By methods, we mean mathematical and algorithmic methods for:

      1. Quantifying uncertainty propagation between models interacting via the multi-model infrastructure
      2. Linking models operating on different spatial and temporal scales and
      3. Linking models with different operating principles

wp:2:r:4 Conceptual framework for multi-models

The conceptual framework is understood to mean creating a “model of the multi-model”, i.e., a formal ontological and algorithmic description of:

      1. ”Boilerplate” metadata about individual models and their properties
      2. Language for information exchange between energy models
      3. Language for dynamic control and orchestration of models

wp:2:r:5 Concepts and methods for a generic scenario space

Language and method for spanning a generic scenario space that enables Deep Uncertainty analysis using Exploratory model analysis. This includes matters such as the ontology of scenario dimensions, relevant sets of possibilities per aspect, timing of events, and ontology of policy instruments and institutional setup.

wp:2:r:6 Tooling for multi-models

This result has a strong design character. The methods and concepts are made operational for practice.
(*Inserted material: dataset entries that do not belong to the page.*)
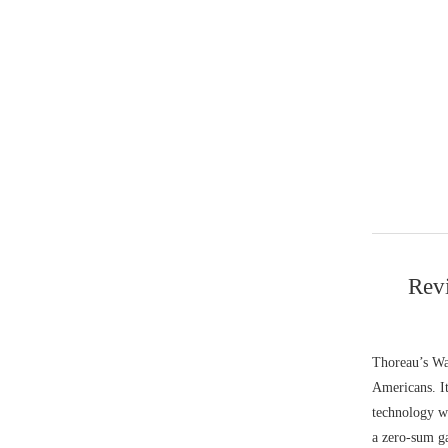
Revi
Thoreau’s Wal
Americans. It
technology wi
a zero-sum g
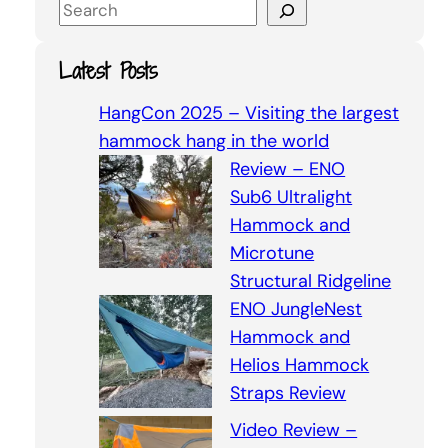
S
e
a
Latest Posts
r
c
HangCon 2025 – Visiting the largest
h
hammock hang in the world
Review – ENO
Sub6 Ultralight
Hammock and
Microtune
Structural Ridgeline
ENO JungleNest
Hammock and
Helios Hammock
Straps Review
Video Review –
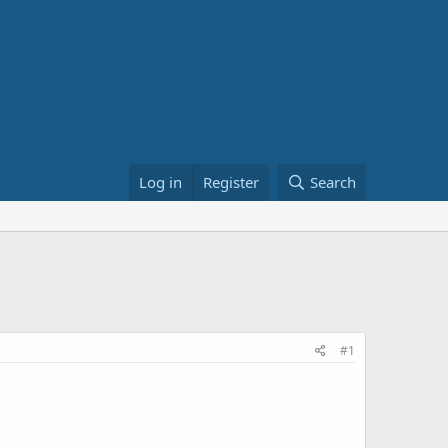
Log in
Register
Search
#1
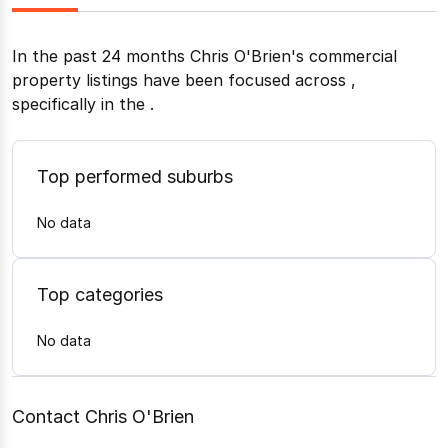
In the past 24 months
Chris O'Brien
's commercial
property listings have been focused across
,
specifically in the
.
Top performed suburbs
No data
Top categories
No data
Contact Chris O'Brien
This concerns practical manuals and any software toolkits for:

      1. Model selection that takes into account capabilities and limitations of individual models
      2. Alignment representation within a multi-model framework such as system boundaries, resolution, scale, and so on.
      3. Architecture, definitions, specifications, and standards for linking models that take into account functional and performance requirements, the technical format of the data exchange between models, and the use of external data and information in models.
      4. Creating a collaborative scenario space that enables Deep Uncertainty analysis through Exploratory model analysis
      5. Methodology for using multi-models

This concerns an integrating result, which consists of a scenario/manual for performing participatory multi-modeling processes using the tooling.

wp:2:r:7 Participatory process for integrated decision-making (IO)

This result has a strong social process character. This result focuses on the “front and back” of the multi-modeling process, which is based on the “Good Modeling Practice” guide on The results and experiences from the project are translated in the form of a step-by-step plan/manual and the following aspects are discussed:

      1. Definition and understanding of integrated decision making
      2. Identifying the need for information and insights in integrated decision-making
      3. Identifying and communicating the (im)possibilities that multi-modelling offers for integrated decision-making
      4. Identify, supplement, and use the generic scenario space
      5. Communicating outcomes of multi-models, with specific attention to uncertainties

Success Indicators

All results of the wp:2 are in the form of reports describing the methods and are measurable as such.


The bulk of the activities within wp:2 concerns scientific research into methods and their further development. These methods are tested and improved in an iterative process, mainly through interaction with tooling activities and the cases in wp:4.
This activity starts by identifying and bringing together pre-existing knowledge so that it lays off a foundation that can be applied in the first iteration.